How the mighty have fallen. Carmen Ortiz who enjoyed a Hollywood-like existence as the US attorney in Boston has tripped up and the gang is piling-up on her. Margery Eagan took a shot at her and now I see Dave Boeri and Dave Frank have followed up. I’m tempted to say welcome to the club.
I have criticized Carmen Ortiz based on several things she has done. I thought she was brutal in her recommendation of a sentence for Catherine Greig; was heartless in trying to steal the motel from Russ Caswell; and lacked discretion in bringing RICO charges against the probation officers who were merely doing the bidding of judges and legislators. I suggested her actions in the handling of the Aaron Swartz case a continuation of her lack of judgment.
Yesterday I wrote about what I thought was a solid performance by some of the assistants in her office. It so happened I did this in response to Eagan’s criticism of her. I tend not to like pile-ons. So seeing the new article by Boeri and Frank “Ortiz Under Fire.” I tended to be skeptical, especially since they were quoting some criminal defense lawyers, and my instincts were to defend Ortiz.
One thing that I have learned is that if defense lawyers are happy with the prosecutors then the prosecutors are probably not doing their jobs. Whenever a defense lawyer would tell me about what a great kid one of our young assistant’s was I always figured the lawyer had just taken the kid for a bath. That happened on occasion since the younger ADAs never had the experience of the criminal defense lawyers and were often bamboozled by them. It didn’t really matter that much because they weren’t handling the serious cases so society did not suffer by them having had their pockets picked.
Margery Eagan in the Boston Herald stepped forward to criticize what is happening in the US Attorney’s office in Boston. I was surprised at this because the two major Boston papers have been walking in lockstep over the years in protecting and praising that office despite what seemed to me to be in some instances an obvious horrible lack of judgment.
Ms Eagan deserves praise for her courage. She talks about the deal just given to ex-Chelsea Housing Director Michael McLaughlin who was earning hundreds of thousands of public money but was caught red-handed filing false reports about how much money he was being paid. The federal prosecutors have made a deal with this man who was putting in his pocket tons of money that could have been used to better the condition of the poor folk living in government housing. McLaughlin is hoping he can avoid prison where he belongs. He’ll get a “stay out of jail” pass if he becomes a cooperating witness for the government and gives it some juicy tidbits on which to chew..
It seems pretty bad to hear the prosecutors making a deal with this man. But a closer look at what the prosecutors brought about shows that it was a smart move. I’d suggest that rather than criticizing Ortiz’s office for that case, it deserves a little bit of commendation. It made a silk purse out of the sow’s ear.
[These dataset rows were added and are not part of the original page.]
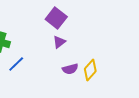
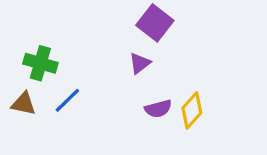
purple square: (56, 18) -> (155, 23), moved

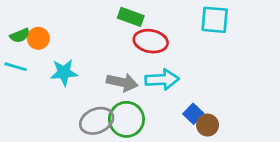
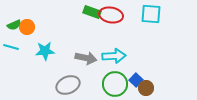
red ellipse: (151, 41) -> (111, 15), moved
green circle: (126, 119) -> (115, 84), moved

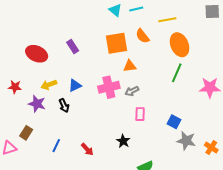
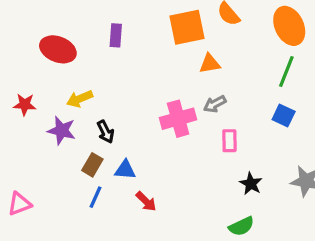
purple rectangle: (73, 46) -> (116, 35), turned 40
blue triangle: (75, 85) -> (125, 170), moved, turned 32
pink cross: (109, 87) -> (178, 119), moved
blue square: (174, 122) -> (284, 116), moved
brown rectangle: (26, 133) -> (92, 165), moved
black star: (123, 141) -> (251, 184), moved

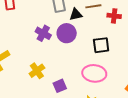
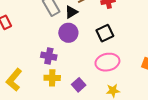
purple cross: (43, 33) -> (49, 56), moved
yellow cross: (37, 71) -> (52, 78), turned -35

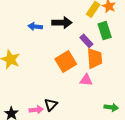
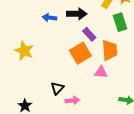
purple rectangle: (86, 41) -> (89, 34), moved
black triangle: (51, 105) -> (57, 88), moved
pink arrow: (36, 110) -> (72, 100), moved

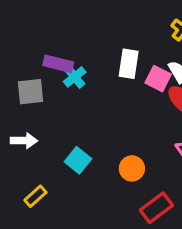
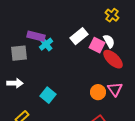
white rectangle: (129, 64) -> (79, 36), turned 42
orange circle: (132, 168) -> (98, 92), moved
I say this because it seems to me the prosecutors had very little to work with but some had the imagination to turn McLaughlin’s actions into a crime.
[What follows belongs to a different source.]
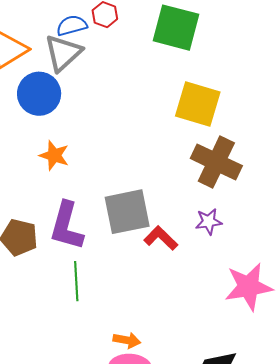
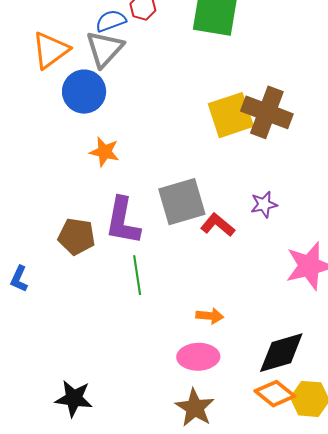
yellow square: (198, 104) -> (231, 115), moved, turned -30
brown cross: (216, 162) -> (267, 112), moved
orange arrow: (127, 340) -> (210, 316), moved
What bothers me about the situation Billy finds himself in are the loose and disingenuous suggestions by newspaper people, and others who have formed an abhorrence of Billy with access to the media, that because of Billy’s high position in the Senate no one investigated Whitey.
No one asks these people, “What do you know of those investigations that were being conducted?” Or, more basically, “How many criminal investigations have you been involved in?” It’s the audacity of these people to aver to something of which they have no knowledge that smarts me.
That is so because I was in the DAs office and worked for years investigating organized crime. I knew what was going on. I did more wiretaps than all the other prosecutors in the state including the federal prosecutors combined for several years in a row. I know this because we were required to file with the federal government reports of these activities.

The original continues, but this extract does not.